Outside of a generic Royal Mile pub in Edinburgh is a plaque commemorating Golfer’s Land. It’s what’s left of a house owned by John Paterson, a cobbler by trade and a golfer by talent. Paterson’s swing was so well-known that the Duke of Albany at Holyroodhouse summoned him in 1681 to settle a dispute with two English noblemen who claimed that golf was an English game.
Though Scottish Parliamentary edicts dating to 1457 make mention of golf, there was only one true way to settle this. The good duke, who would later take his confrontational ways to the throne as James VII of Scotland / II of England, paired up with Paterson at Leith Links to take down the cocky Englishmen. The showdown is now known as the first international golf match (with the first recorded use of a caddy also, as the duke couldn’t be expected to carry his own clubs during such a round).
The term “caddy” is an old Scottish word from the mid-1600’s. Caddies were usually abled bodied young men, who would carry barrels of water on their backs prior to the use of indoor plumbing. They were paid to deliver a fresh supply up the stairs of multi-storied tenement buildings.

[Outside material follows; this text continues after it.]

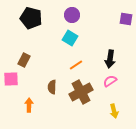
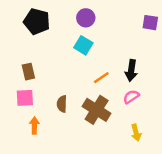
brown rectangle: (24, 60) -> (28, 72), turned -40
orange line: (76, 65) -> (101, 78), moved
pink square: (11, 79) -> (25, 98), moved
brown cross: (81, 92) -> (97, 110), turned -30

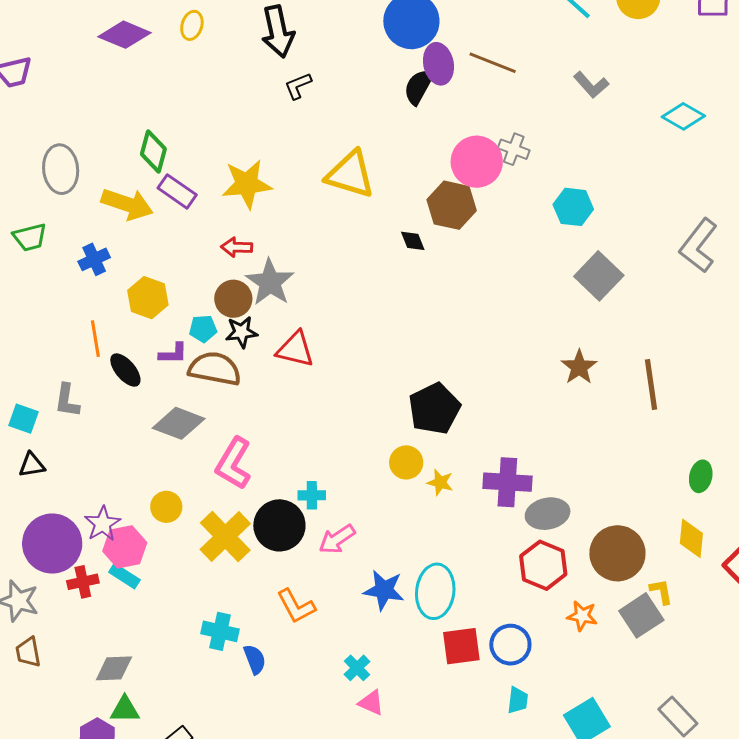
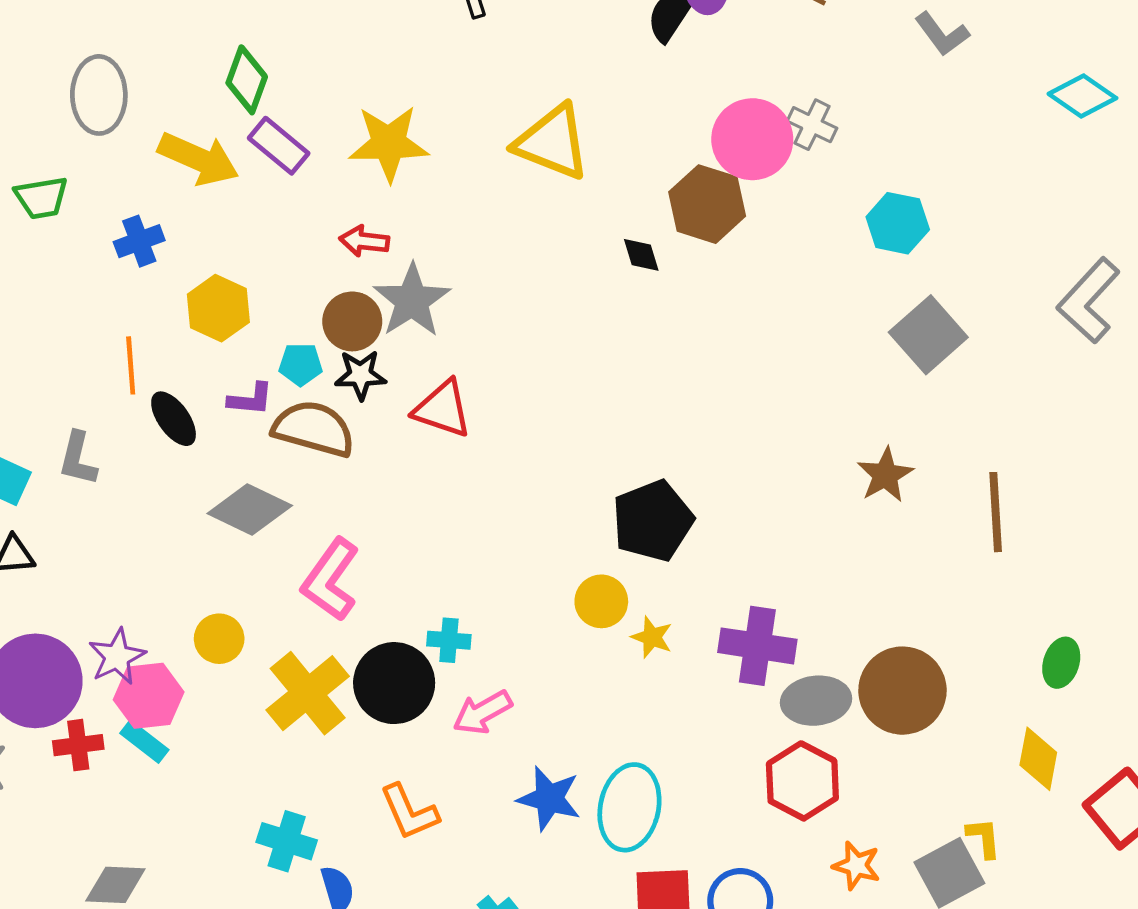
brown circle: (617, 553) -> (902, 691), moved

The royal skin in the game yielded a substantial winner’s purse, which the duke generously split with his cobbler ringer. Paterson promptly put his share into the house at 77 Canongate, calling it Golfer’s Land, and the duke had an escutcheon added to the outside with heraldic touches befitting the achievement. Its Latin inscription read:
“In the year when Paterson won the prize in golfing, a game peculiar to the Scots (in which his ancestors had nine times won the same honor), he then raised this mansion, a victory more honorable than all the rest.”
Though Paterson’s original house was demolished in 1960, one can still idle on this quiet stretch of the Royal Mile and observe the plaque, crest, and the inscription in the back courtyard. Golfers can envision taking a Paterson-esque swing, holing out in the fountain of what’s now Holyrood Palace down the road, and collecting bets.